An Oak Tree is, in effect, a test case for transformation and belief. The fascinating artifice of the 2004 play by the English theatre experimenter Tim Crouch is named after Michael Craig-Martin’s installation now in the National Gallery of Australia: a glass of water on a glass shelf, entitled “An Oak Tree.”
In the two-hander directed by Ruth Alexander, Max Rubin, who’s usually Theatre Yes’s resident director, is onstage in a sequinned showbiz vest, as a hypnotist. And opposite him is an actor — a different one every night — who has never before seen the play or the script. The showbiz hypnotist Rubin plays, who has an addled huckster vibe about him, has accidentally killed a 12-year-old girl in his car some months before. And the actor, the terrific Belinda Cornish on opening night, plays the bereaved father of the girl, who shows up one night at the hypnotist’s show and volunteers for the act. This requires a dramatic transformation in itself since Andy is a 46-year-old man with (we’re told) muddy shoes and grey hair.

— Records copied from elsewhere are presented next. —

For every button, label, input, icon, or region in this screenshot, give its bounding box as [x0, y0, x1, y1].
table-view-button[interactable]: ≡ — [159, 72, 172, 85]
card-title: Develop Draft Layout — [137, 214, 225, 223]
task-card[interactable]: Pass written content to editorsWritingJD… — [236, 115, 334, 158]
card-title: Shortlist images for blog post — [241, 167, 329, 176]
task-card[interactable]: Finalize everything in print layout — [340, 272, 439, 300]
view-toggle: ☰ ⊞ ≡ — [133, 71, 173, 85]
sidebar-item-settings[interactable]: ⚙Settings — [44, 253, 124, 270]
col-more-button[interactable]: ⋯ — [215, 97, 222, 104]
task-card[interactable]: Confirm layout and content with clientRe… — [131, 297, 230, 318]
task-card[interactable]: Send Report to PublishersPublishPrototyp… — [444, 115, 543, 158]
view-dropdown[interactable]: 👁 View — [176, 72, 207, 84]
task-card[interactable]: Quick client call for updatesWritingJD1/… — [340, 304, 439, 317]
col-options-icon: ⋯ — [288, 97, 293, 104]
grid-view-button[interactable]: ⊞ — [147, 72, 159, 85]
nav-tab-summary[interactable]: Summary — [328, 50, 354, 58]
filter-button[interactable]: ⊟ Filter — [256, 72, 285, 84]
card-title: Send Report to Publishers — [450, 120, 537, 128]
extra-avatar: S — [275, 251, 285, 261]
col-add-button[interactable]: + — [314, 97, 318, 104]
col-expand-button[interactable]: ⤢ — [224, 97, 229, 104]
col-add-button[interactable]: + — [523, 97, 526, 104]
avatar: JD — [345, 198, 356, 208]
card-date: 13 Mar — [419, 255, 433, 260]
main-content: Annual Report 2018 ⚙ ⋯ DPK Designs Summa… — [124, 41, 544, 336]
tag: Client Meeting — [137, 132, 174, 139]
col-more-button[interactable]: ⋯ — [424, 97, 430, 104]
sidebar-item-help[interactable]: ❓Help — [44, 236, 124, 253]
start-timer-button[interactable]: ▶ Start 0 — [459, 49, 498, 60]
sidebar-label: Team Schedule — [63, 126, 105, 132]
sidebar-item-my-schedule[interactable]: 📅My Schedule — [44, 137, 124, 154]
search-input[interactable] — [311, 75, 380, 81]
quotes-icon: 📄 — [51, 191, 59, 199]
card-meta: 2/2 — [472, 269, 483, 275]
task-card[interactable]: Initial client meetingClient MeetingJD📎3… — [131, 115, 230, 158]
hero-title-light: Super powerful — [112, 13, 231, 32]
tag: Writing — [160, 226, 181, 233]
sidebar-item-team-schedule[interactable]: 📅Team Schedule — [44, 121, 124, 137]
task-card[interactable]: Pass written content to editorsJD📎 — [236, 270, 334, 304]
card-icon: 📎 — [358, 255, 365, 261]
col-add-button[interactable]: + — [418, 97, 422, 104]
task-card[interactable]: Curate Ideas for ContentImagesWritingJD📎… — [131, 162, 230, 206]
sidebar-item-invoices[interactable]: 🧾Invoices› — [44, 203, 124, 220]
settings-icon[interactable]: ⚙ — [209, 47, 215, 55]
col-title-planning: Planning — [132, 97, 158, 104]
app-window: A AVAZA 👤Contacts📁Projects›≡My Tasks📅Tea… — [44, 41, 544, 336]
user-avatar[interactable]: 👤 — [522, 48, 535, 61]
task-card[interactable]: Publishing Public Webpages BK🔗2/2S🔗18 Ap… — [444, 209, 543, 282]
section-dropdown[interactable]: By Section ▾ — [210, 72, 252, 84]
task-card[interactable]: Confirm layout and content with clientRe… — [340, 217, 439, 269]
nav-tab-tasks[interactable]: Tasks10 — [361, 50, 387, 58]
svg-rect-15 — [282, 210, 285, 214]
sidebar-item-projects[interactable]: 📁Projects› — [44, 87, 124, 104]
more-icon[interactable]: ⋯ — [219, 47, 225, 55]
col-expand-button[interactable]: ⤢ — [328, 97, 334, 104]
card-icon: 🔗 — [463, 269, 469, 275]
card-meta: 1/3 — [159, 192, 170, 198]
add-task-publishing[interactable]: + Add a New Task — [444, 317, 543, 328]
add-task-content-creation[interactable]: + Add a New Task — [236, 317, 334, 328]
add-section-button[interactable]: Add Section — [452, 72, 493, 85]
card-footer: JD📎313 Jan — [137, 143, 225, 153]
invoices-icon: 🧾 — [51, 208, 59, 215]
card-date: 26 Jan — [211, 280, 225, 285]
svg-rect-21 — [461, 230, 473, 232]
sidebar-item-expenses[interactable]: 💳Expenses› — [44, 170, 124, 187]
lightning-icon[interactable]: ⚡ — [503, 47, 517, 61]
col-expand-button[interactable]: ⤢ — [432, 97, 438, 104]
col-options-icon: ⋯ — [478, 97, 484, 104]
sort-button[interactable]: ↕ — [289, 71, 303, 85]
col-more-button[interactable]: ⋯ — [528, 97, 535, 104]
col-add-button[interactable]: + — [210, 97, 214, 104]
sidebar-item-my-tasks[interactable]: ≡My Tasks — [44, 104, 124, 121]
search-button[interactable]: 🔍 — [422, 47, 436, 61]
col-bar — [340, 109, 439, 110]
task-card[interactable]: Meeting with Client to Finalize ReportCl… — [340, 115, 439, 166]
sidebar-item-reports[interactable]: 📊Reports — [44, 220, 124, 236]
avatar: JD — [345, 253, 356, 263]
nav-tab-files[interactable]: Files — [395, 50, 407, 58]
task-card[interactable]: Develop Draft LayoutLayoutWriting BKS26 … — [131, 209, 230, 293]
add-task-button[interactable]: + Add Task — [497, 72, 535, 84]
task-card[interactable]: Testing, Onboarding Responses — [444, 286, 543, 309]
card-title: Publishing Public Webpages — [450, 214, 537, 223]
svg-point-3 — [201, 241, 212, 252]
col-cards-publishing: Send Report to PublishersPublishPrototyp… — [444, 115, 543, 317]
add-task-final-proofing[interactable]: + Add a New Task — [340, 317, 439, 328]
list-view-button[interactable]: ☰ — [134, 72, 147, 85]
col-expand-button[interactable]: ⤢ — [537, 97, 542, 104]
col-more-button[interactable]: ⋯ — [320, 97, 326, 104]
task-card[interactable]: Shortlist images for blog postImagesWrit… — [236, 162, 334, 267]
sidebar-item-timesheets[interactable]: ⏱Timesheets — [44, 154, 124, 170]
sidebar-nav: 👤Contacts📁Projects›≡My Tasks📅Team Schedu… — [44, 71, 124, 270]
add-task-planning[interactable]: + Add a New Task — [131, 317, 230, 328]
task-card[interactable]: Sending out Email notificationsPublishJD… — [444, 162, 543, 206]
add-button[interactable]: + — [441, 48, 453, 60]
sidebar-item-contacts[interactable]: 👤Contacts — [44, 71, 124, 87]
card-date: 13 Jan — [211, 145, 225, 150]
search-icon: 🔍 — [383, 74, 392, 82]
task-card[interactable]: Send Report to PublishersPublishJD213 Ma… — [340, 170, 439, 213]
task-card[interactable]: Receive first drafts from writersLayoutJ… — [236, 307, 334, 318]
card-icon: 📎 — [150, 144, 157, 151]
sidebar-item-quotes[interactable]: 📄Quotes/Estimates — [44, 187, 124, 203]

The dynamic is unsettling: is the father looking for … confrontation? closure? confession of guilt? We don’t know yet. And what’s more we don’t know if the hypnotist knows yet.
Over and over, we are reminded, explicitly, that we are watching a play. It’s like taking the splintered shards of the so-called ‘fourth wall’ and juggling them to see what shape they take. Rubin keeps stepping outside his role as the hypnotist to be Rubin the actor in scenes with Cornish, or Rubin the stage manager giving directions, or feeding lines, to Cornish the actor playing Andy the grieving father, hypnotized into playing other characters. Did you follow that? I just re-read that last sentence, and I think I may need professional help or a rest cure in a sensory deprivation tank. “Say yes,” and Cornish does. “Please put the headphones on,” and Cornish does.

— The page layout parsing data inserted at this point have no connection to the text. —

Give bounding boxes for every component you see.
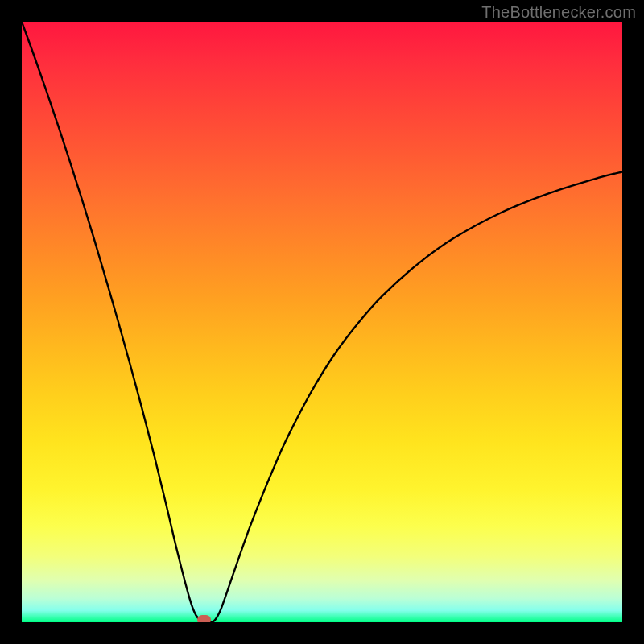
plot-area <box>22 22 622 622</box>
attribution-text: TheBottlenecker.com <box>481 3 636 22</box>
optimal-marker <box>197 615 211 622</box>
bottleneck-curve <box>22 22 622 621</box>
chart-frame: TheBottlenecker.com <box>0 0 644 644</box>
curve-layer <box>22 22 622 622</box>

Sometimes the two pass the script between them, on a whispered cue or inaudible headphone instruction. Sometimes there’s a narrator: “the house began to fill with grief.” Sometimes the hypnotist is the grieving father’s desperate wife; sometimes Andy is the wife or the little girl. Sometimes the hypnotist and the father are talking to each other; sometimes one is directing the other (sotto voce, perhaps a little too sotto, on opening night); sometimes each is talking to the audience. “These are the last speeches of the play,” says the actor playing the hypnotist, introducing … the last speeches of the play.
The layers of sound, which escalate from whispers to mic’ed hucksterism, velvety hypnotist cues to a blast of Carmina Burana in Alexander’s production, are an invitation into the playbook of theatre, how the magic is created. That An Oak Tree does this while still asking the audience to believe in the magic is audacious, for sure, even brazen. That it’s moving, too, is unexpected.
An Oak Tree is a veritable fun house of mirrors. The strange audacity of it is there right from the start when the hypnotist says “I will never lie to you.” Which is of course a lie. He’s already lied about the “volunteers.” What’s amazing is our escalating emotional investment, amid the constant transformations of the characters, in the question of what on earth you do with a huge, unwieldy, intractable grief. Or guilt of roughly the same size. Is there an exit from the house of mirrors? Can a child be an oak tree?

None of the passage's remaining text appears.